Appointment of Neilson Murdoch Harris as trustee of MG Trust on 23 August 2002
On 23 August 2002, Neilson Murdoch Harris was appointed as a trustee of the MG Trust. Upon his appointment, Mr Harris joined the remaining trustee, Bryce Gordon Donne, and the settlor, Mark Gunton, in the controlling of voting rights in Westgate. Shareholder approval was not obtained under rule 7(c) of the Code. Accordingly, it appears that Mr Harris may not have complied with the Code.

The Takeovers Panel (the Panel) has granted a retrospective exemption from rule 6(1) of the Code to Mr Harris in respect of any increase in his control of voting rights in Westgate as a result of his appointment as a trustee of the MG Trust on 23 August 2002.

The Panel considers that the exemption is appropriate and consistent with the objectives of the Code because-

  • any breach of the Code appears to have been inadvertent:
  • the shareholders of Westgate were not disadvantaged in not having the opportunity to vote on Mr Harris' appointment as trustee of the MG Trust, as it would not have had any real effect on those shareholders:
  • the appointment related to a reorganisation of a private family trust, and the Code is not intended to inhibit the restructuring of family trusts that have no real effect on the shareholders of a code company:
  • the exemption avoids unnecessary compliance costs that would be incurred if it were not granted.

Resettlement of MG Trust

The MG Trust has decided to resettle various assets upon the Mark Gunton Heritage Trust (the MG Heritage Trust), the beneficiaries of which are in all material respects the same as those of the MG Trust (the resettlement), The settlor of the MG Trust, Mark Gunton, has decided to appoint Bryce Gordon Donne (an existing trustee of the MG Trust) and Tracey Lancelot Goodin as trustees of the MG Heritage Trust. As part of the resettlement, the shares that are jointly held by the trustees of the MG Trust (currently Mr Donne and Mr Harris) are to be transferred to Mr Donne and Mr Goodin (jointly) in their capacity as trustees. Accordingly, following the resettlement, Mr Goodin would join Mr Donne and Mr Gunton in the controlling of voting rights in Westgate.
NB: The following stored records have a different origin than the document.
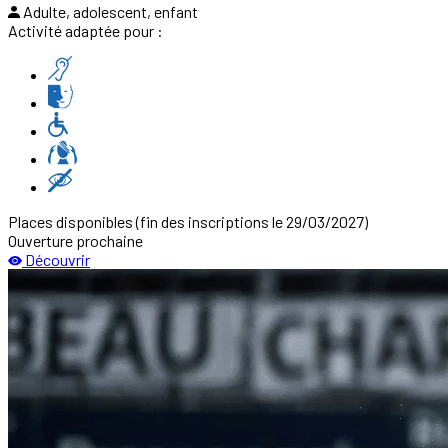
Adulte, adolescent, enfant
Activité adaptée pour :
Places disponibles
(fin des inscriptions le 29/03/2027)
Ouverture prochaine
Découvrir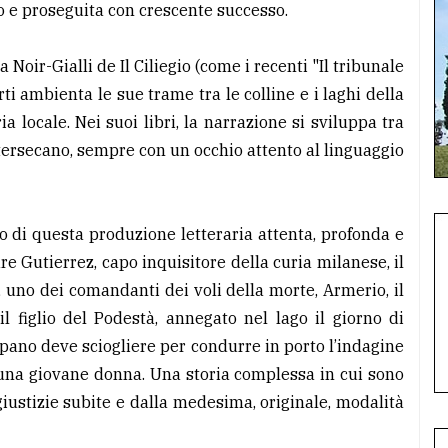
co e proseguita con crescente successo.
 Noir-Gialli de Il Ciliegio (come i recenti "Il tribunale
ti ambienta le sue trame tra le colline e i laghi della
a locale. Nei suoi libri, la narrazione si sviluppa tra
ntersecano, sempre con un occhio attento al linguaggio
lco di questa produzione letteraria attenta, profonda e
e Gutierrez, capo inquisitore della curia milanese, il
 uno dei comandanti dei voli della morte, Armerio, il
il figlio del Podestà, annegato nel lago il giorno di
ipano deve sciogliere per condurre in porto l’indagine
 una giovane donna. Una storia complessa in cui sono
iustizie subite e dalla medesima, originale, modalità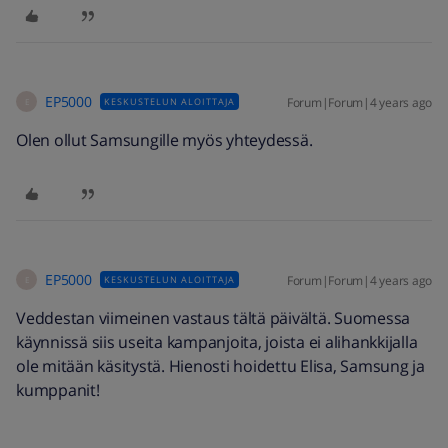
EP5000
Forum|Forum|4 years ago
KESKUSTELUN ALOITTAJA
E
Olen ollut Samsungille myös yhteydessä.
EP5000
Forum|Forum|4 years ago
KESKUSTELUN ALOITTAJA
E
Veddestan viimeinen vastaus tältä päivältä. Suomessa
käynnissä siis useita kampanjoita, joista ei alihankkijalla
ole mitään käsitystä. Hienosti hoidettu Elisa, Samsung ja
kumppanit!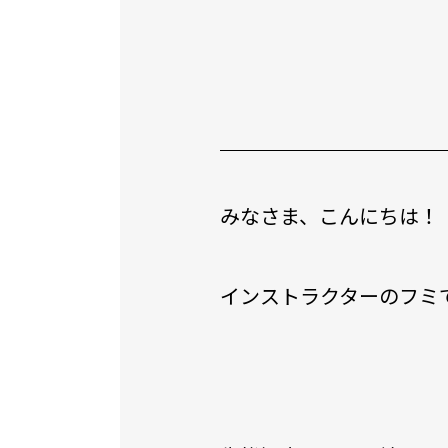
みなさま、こんにちは！
インストラクターのフミです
The Panel has granted an exemption from rule 6(1) of the Code to Mr Goodin in respect of any increase in his control of voting rights in Westgate as a result of his appointment as a trustee of the MG Heritage Trust.

The Panel considers that the exemption is appropriate and consistent with the objectives of the Code because-

  • the shareholders of Westgate would not be disadvantaged in not having the opportunity to vote on Mr Goodin's appointment as trustee of the MG Heritage Trust, as it would not have any real effect on those shareholders:
  • the appointment of Mr Goodin as trustee of the MG Heritage Trust would relate to a reorganisation of a private family trust, and the Code is not intended to inhibit the restructuring of family trusts that have no real effect on the shareholders of a code company:
  • the exemption avoids unnecessary compliance costs that would be incurred if it were not granted.

Issued under the authority of the Acts and Regulations Publication Act 1989.
Date of notification in Gazette:
This notice is administered by the Takeovers Panel.